Represented by human rights lawyer Michael Mansfield, Scrap Factory Farming is the first-of-its-kind legal challenge aimed at the UK government.
Suffering, climate chaos, ravaging the planet, antibiotic resistance, pandemics, and disease. That’s what ‘Scrap’ stands for in non-profit group Humane Being’s legal challenge against the UK government, Scrap Factory Farming.
In what the campaign claims is the world’s first such legal fight against factory farming, it’s launching with a letter to George Eustice, the secretary of state for environment, food and rural affairs. It asks for clarification on whether the measures have been considered or if there are plans to ban the sale of factory- and intensive-farmed produce.
Scrap Factory Farming is the brainchild of Humane Being founder Jane Tredgett, Green Party animal rights policy group member David Finney, animal rights and environmental campaigner Peta Smith, who were inspired by activist Clare Druce and her book Chickens’ Lib.

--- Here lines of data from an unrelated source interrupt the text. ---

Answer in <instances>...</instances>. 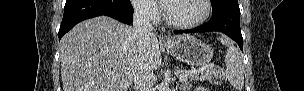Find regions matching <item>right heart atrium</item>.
Instances as JSON below:
<instances>
[{"instance_id":"obj_1","label":"right heart atrium","mask_w":304,"mask_h":91,"mask_svg":"<svg viewBox=\"0 0 304 91\" xmlns=\"http://www.w3.org/2000/svg\"><path fill=\"white\" fill-rule=\"evenodd\" d=\"M134 6L135 10L141 18L151 21L158 20L159 10L155 5L147 1H136Z\"/></svg>"}]
</instances>
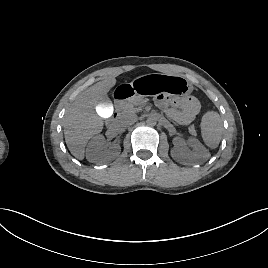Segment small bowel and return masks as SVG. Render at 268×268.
<instances>
[{
  "label": "small bowel",
  "mask_w": 268,
  "mask_h": 268,
  "mask_svg": "<svg viewBox=\"0 0 268 268\" xmlns=\"http://www.w3.org/2000/svg\"><path fill=\"white\" fill-rule=\"evenodd\" d=\"M157 105L180 125H189L200 110V103L193 96L183 98L159 96Z\"/></svg>",
  "instance_id": "1"
}]
</instances>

Tredgett, a former trustee at the Royal Society for the Prevention of Cruelty to Animals, established Humane Being to encourage cruelty-free living in a way that supports animals, people and the planet. She says the climate chaos, ecological crises and extinction of species are interlinked with animal suffering.
The legal challenge is being represented by Michael Mansfield, the barrister known for cases like Hillsborough and Grenfell and called “the king of human rights work”. “I just decided one day: ‘nothing ventured, nothing gained’, and sent him an email,” Tredgett tells me. “He responded immediately: ‘Yes, interested, let’s chat.’”

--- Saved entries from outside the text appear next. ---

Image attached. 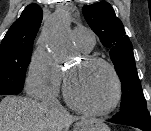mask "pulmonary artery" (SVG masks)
<instances>
[{
	"label": "pulmonary artery",
	"mask_w": 151,
	"mask_h": 131,
	"mask_svg": "<svg viewBox=\"0 0 151 131\" xmlns=\"http://www.w3.org/2000/svg\"><path fill=\"white\" fill-rule=\"evenodd\" d=\"M73 36L78 46L85 52L90 51L95 44L94 33L87 28H75Z\"/></svg>",
	"instance_id": "obj_1"
}]
</instances>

As a former board member of the RSPCA, Tredgett finds its involvement a major plus for their campaign. “The RSPCA, WWF, Greenpeace, Friends of the Earth, RSPB, Sir David Attenborough are all powerful influencers. People listen to them,” she says.
“When they are all clearly aligned on the messaging that we need to eat less meat and dairy and end factory farming, that is really powerful and hopefully helps people — and governments — understand that we do have to change.”
Scrap Factory Farming is preparing for a potential court case and reaching out to experts with knowledge in the relevant fields to provide written submissions. These include academics, scientists, lawyers, health professionals, vets, farmers, food production industry workers, undercover investigators, influencers, and policymakers for input in areas like animal welfare, antibiotic resistance, climate change, farm conditions, food security, human health, pandemics, and pollution.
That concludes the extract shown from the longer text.